I placed some netting in places where I had used pieces of tarp as a temporary fix..._a year ago_.  Scrubbed down the nest boxes, cleaned them out, dusted them with some pyrethrin powder and replaced nesting materials. Took down the curtains on the nest boxes for a good washing(never had nest box curtains before this and it still sounds funny to even say that!).

Then I tweaked the roosts a little, replaced the traction I had to apply to one roost because I had chosen too smooth of a sapling and the repeated foot wear had worn it even smoother. So, I placed strips of rubber stuff one uses as a nonskid solution under rugs and such...just so the fat gals don't fall off when they are jostling for positions.

Also dusted the wood of the roosts with some of the pyrethrin powder. That's a first too...just something I'm trying in the nest boxes and roosts as a preventative measure...I don't place that sort of thing anywhere else in the coop as I want all my beneficial bugs to thrive in the deep litter. I'm always experimenting with something.... 

All the chickens, the cat and the dog helped with the tweaking...whenever I'm outside, they want to be near me for some reason. This flock is not a pet flock and I could never bend down and pick one up but they do seem to want to just be near me...go figure. Little Red Hen inspected the job site, cast a critical and beady eye on my work and, by her silence, I'm assuming I had done it right.

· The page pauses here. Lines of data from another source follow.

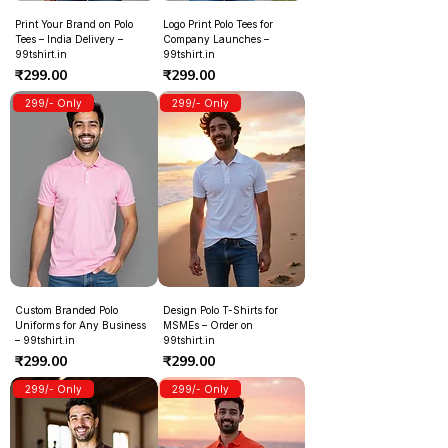
Print Your Brand on Polo
Logo Print Polo Tees for
Tees – India Delivery –
Company Launches –
99tshirt.in
99tshirt.in
Price
Price
₹299.00
₹299.00
299/- Only
299/- Only
Custom Branded Polo
Design Polo T-Shirts for
Uniforms for Any Business
MSMEs – Order on
– 99tshirt.in
99tshirt.in
Price
Price
₹299.00
₹299.00
299/- Only
299/- Only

Went up later on to take a pic of the tweaked roosts, nest boxes and coop changes....everyone seems to approve and like what was done. 

You can see the new netting I applied in the area directly above and behind the rooster and his special girls...and Little Red Hen still inspecting the quality of the work. You can also see the new rubber traction applied for the oldsters..wouldn't want one of the old gals to slip off and break a hip!  Pardon their raggedy feathers...they are molting.

So...show me your tweaks! Tell me why you are changing things...it helps me get an idea of how your coops function and gives me ideas for my own.


----------



## Regina L

This was a few weeks ago 
I decided to paint the inside of the coop with a cool but relaxing color!
I think they loved it!


----------



## Regina L

One of my daughters and I decided to make our run a "double wide" after I've found out that free ranging chickens will not happen in this household with my dogs thinking that my chicks are "interactive stuffed animals"...
We added another 4x 8 run to the existing 4 x 12 run!
I have 5 pullets and one rooster! (Can't believe I've admitted he is a HE...


----------



## Bee

I love it! Did you know that old mountain folk paint the ceilings of their porches that color because they say that bees and wasps will not build their nests there? And they are right! I've lived in a few old farm houses with blue porch ceilings and the wasps built nests everywhere but on those porches.


----------



## Bee

Rlabrum said:


> One of my daughters and I decided to make our run a "double wide" after I've found out that free ranging chickens will not happen in this household with my dogs thinking that my chicks are "interactive stuffed animals"...
> We added another 4x 8 run to the existing 4 x 12 run!
> I have 5 pullets and one rooster! (Can't believe I've admitted he is a HE...
> View attachment 11529


I love it when us ladies pick up the power tools and do our own stuff! More room is the best tweak anyone can do for chickens. If I didn't free range, I'd probably have the biggest run you've ever seen!


----------



## Regina L

Yup... We did it on our own... That way if its crooked its our fault, and we can change our minds on the go, without ruffling any feathers, if you know what I mean... LOL
This daughter only visits me every 2 weeks, but when she does come, she embraces all of projects as if they were hers! I love my 4 daughters and 1 son!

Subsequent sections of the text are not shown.